Records supplied
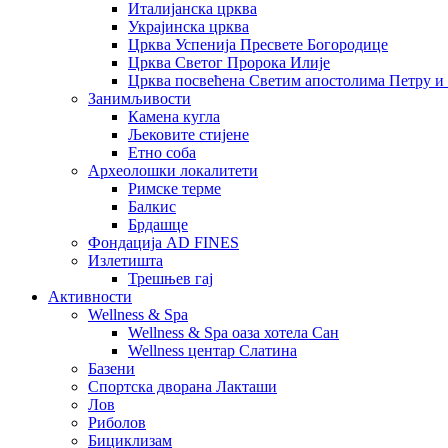
Италијанска црква
Украјинска црква
Црква Успенија Пресвете Богородице
Црква Светог Пророка Илије
Црква посвећена Светим апостолима Петру и
Занимљивости
Камена кугла
Љековите стијене
Етно соба
Археолошки локалитети
Римске терме
Балкис
Брдашце
Фондација AD FINES
Излетишта
Трешњев гај
Активности
Wellness & Spa
Wellness & Spa оаза хотела Сан
Wellness центар Слатина
Базени
Спортска дворана Лакташи
Лов
Риболов
Бициклизам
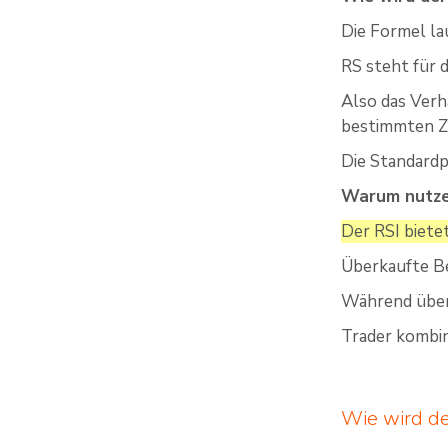
Die Formel lau
RS steht für d
Also das Verh
bestimmten Z
Die Standardp
Warum nutze
Der RSI biete
Überkaufte B
Während über
Trader kombin
Wie wird de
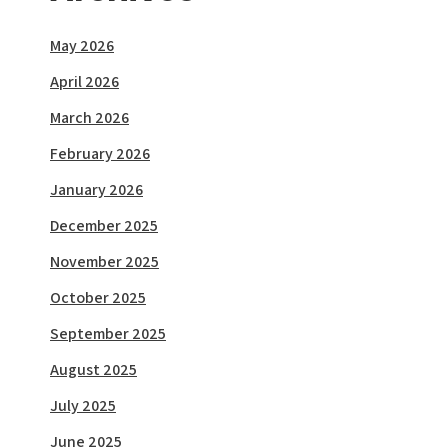
May 2026
April 2026
March 2026
February 2026
January 2026
December 2025
November 2025
October 2025
September 2025
August 2025
July 2025
June 2025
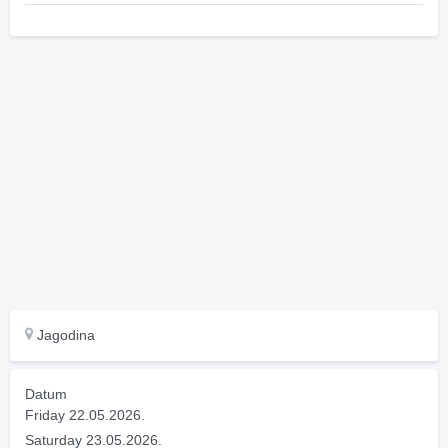
Jagodina
Datum
Friday 22.05.2026.
Saturday 23.05.2026.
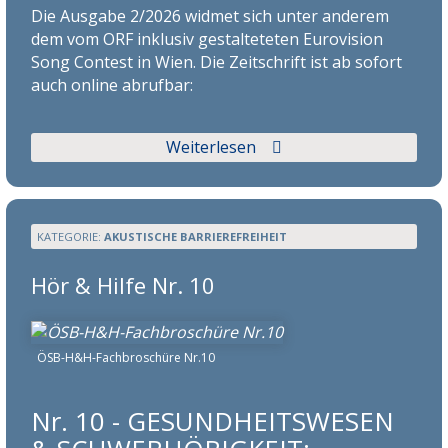
Die Ausgabe 2/2026 widmet sich unter anderem
dem vom ORF inklusiv gestalteteten Eurovision
Song Contest in Wien. Die Zeitschrift ist ab sofort
auch online abrufbar:
Weiterlesen
KATEGORIE:
AKUSTISCHE BARRIEREFREIHEIT
Hör & Hilfe Nr. 10
ÖSB-H&H-Fachbroschüre Nr.10
Nr. 10 - GESUNDHEITSWESEN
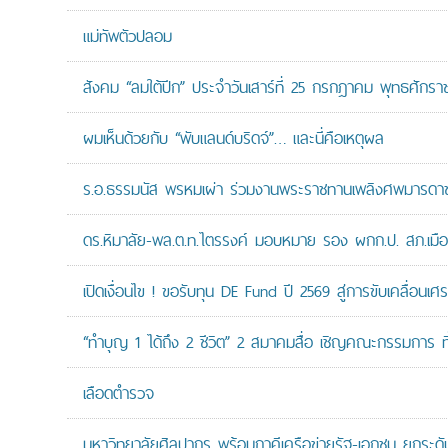
แม่ทัพตัวปลอม
สังคม “ลมใต้ปีก” ประจำวันเสาร์ที่ 25 กรกฎาคม พุทธศักรา
ผมเห็นด้วยกับ “พับแลนด์บริดจ์”… และนี่คือเหตุผล
ร.อ.ธรรมนัส พรหมเผ่า ร่วมงานพระราชทานเพลิงศพมารดาของ
ดร.หิมาลัย-พล.ต.ท.ไตรรงค์ มอบหมาย รอง ผกก.ป. สภ.เมืองน
เปิดเงื่อนไข ! ขอรับทุน DE Fund ปี 2569 สู่การขับเคลื่อนเศร
“ทำบุญ 1 ได้ถึง 2 ชีวิต” 2 สมาคมสื่อ เชิญคณะกรรมการ 
เลือดตำรวจ
มหาวิทยาลัยศิลปากร พร้อมภาคีเครือข่ายรัฐ-เอกชน ยกระดับง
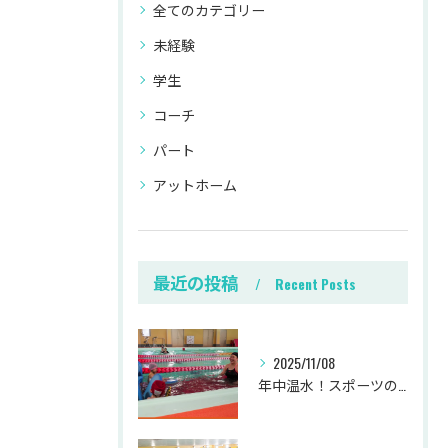
全てのカテゴリー
未経験
学生
コーチ
パート
アットホーム
最近の投稿
Recent Posts
2025/11/08
年中温水！スポーツの秋に健康づくりしながら働きませんか？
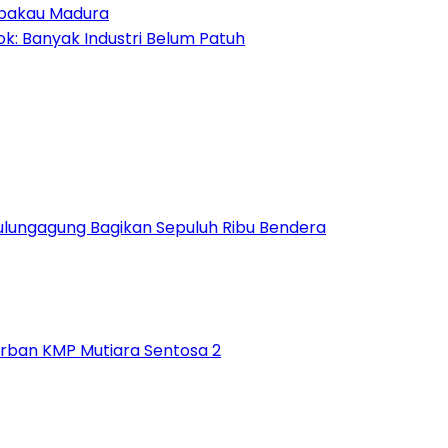
mbakau Madura
: Banyak Industri Belum Patuh
Tulungagung Bagikan Sepuluh Ribu Bendera
rban KMP Mutiara Sentosa 2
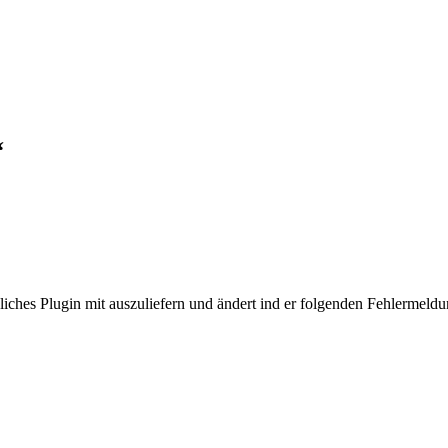
“
iches Plugin mit auszuliefern und ändert ind er folgenden Fehlermeldu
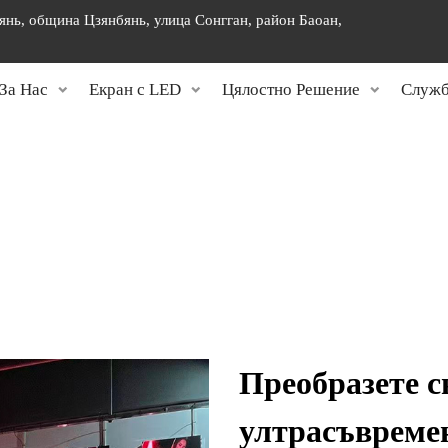
янь, община Цзянбянь, улица Сонгган, район Баоан,
]
За Нас
Екран с LED
Цялостно Решение
Служб
Преобразете с
ултрасъвреме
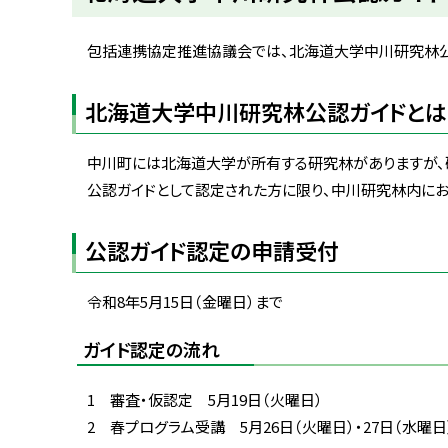
ト
ッ
包括連携協定推進協議会では、北海道大学中川研究林公
プ
へ
北海道大学中川研究林公認ガイドとは
戻
る
中川町には北海道大学が所有する研究林がありますが、
公認ガイドとして認定された方に限り、中川研究林内にお
公認ガイド認定の申請受付
令和
8
年
5
月
15
日（金曜日）まで
ガイド認定の流れ
1 審査・仮認定 5月19日（火曜日）
2 春プログラム受講 5月26日（火曜日）・27日（水曜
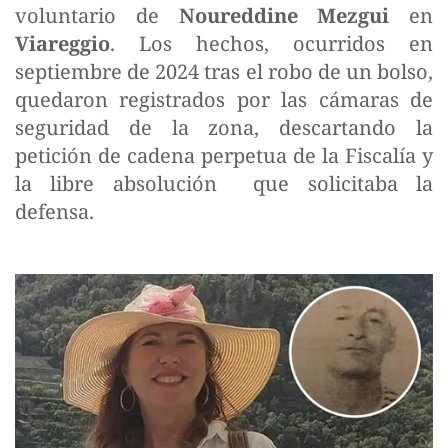
voluntario de
Noureddine Mezgui
en
Viareggio
. Los hechos, ocurridos en
septiembre de 2024 tras el robo de un bolso,
quedaron registrados por las cámaras de
seguridad de la zona, descartando la
petición de cadena perpetua de la Fiscalía y
la libre absolución que solicitaba la
defensa.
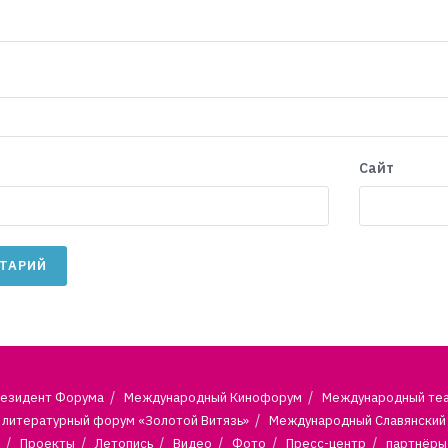
Сайт
езидент Форума
Международный Кинофорум
Международный те
литературный форум «Золотой Витязь»
Международный Славянский
Проекты
Летопись
Видео
Фото
Пресс-центр
партнёры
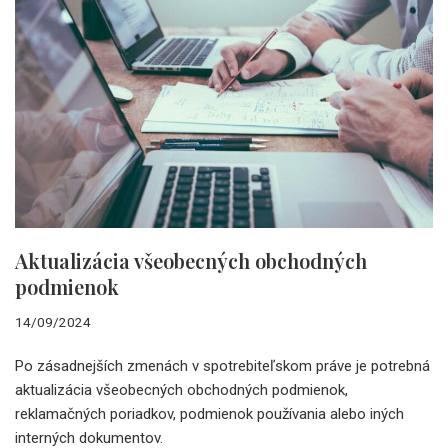
Aktualizácia všeobecných obchodných
podmienok
14/09/2024
Po zásadnejších zmenách v spotrebiteľskom práve je potrebná
aktualizácia všeobecných obchodných podmienok,
reklamačných poriadkov, podmienok používania alebo iných
interných dokumentov.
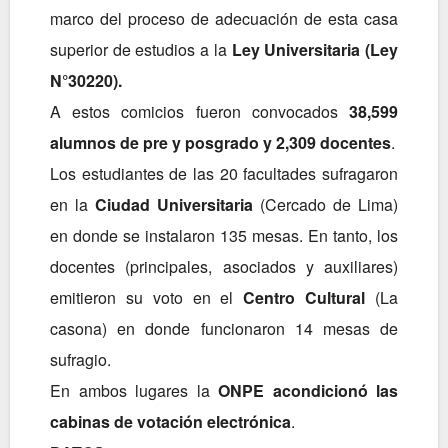
marco del proceso de adecuación de esta casa
superior de estudios a la
Ley Universitaria (Ley
N°30220).
A estos comicios fueron convocados
38,599
alumnos de pre y posgrado y 2,309 docentes
.
Los estudiantes de las 20 facultades sufragaron
en la
Ciudad Universitaria
(Cercado de Lima)
en donde se instalaron 135 mesas.
En tanto, los
docentes (principales, asociados y auxiliares)
emitieron su voto en el
Centro Cultural
(La
casona) en donde funcionaron 14 mesas de
sufragio.
En ambos lugares la
ONPE acondicionó las
cabinas de votación electrónica
.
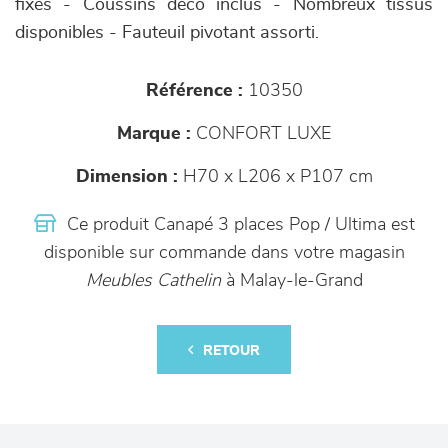
fixés - Coussins déco inclus - Nombreux tissus
disponibles - Fauteuil pivotant assorti.
Référence :
10350
Marque :
CONFORT LUXE
Dimension :
H70 x L206 x P107 cm
Ce produit Canapé 3 places Pop / Ultima est
disponible sur commande dans votre magasin
Meubles Cathelin
à Malay-le-Grand
RETOUR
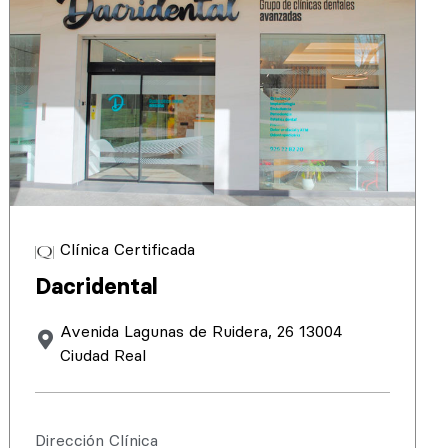
Clínica Certificada
Dacridental
Avenida Lagunas de Ruidera, 26 13004
Ciudad Real
Dirección Clínica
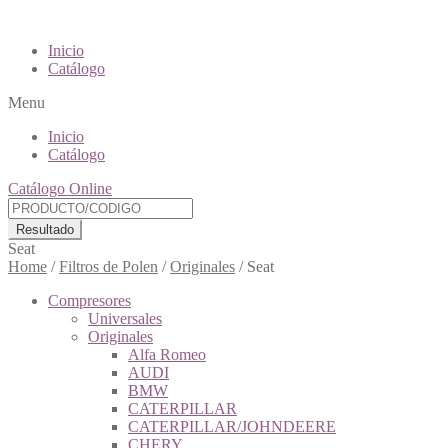
Inicio
Catálogo
Menu
Inicio
Catálogo
Catálogo Online
Resultado
Seat
Home
/
Filtros de Polen
/
Originales
/
Seat
Compresores
Universales
Originales
Alfa Romeo
AUDI
BMW
CATERPILLAR
CATERPILLAR/JOHNDEERE
CHERY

What you are asked to do
Go through the listing above and return each line where the word "donde" occurs.

Exercise solution
en donde se instalaron 135 mesas.
casona) en donde funcionaron 14 mesas de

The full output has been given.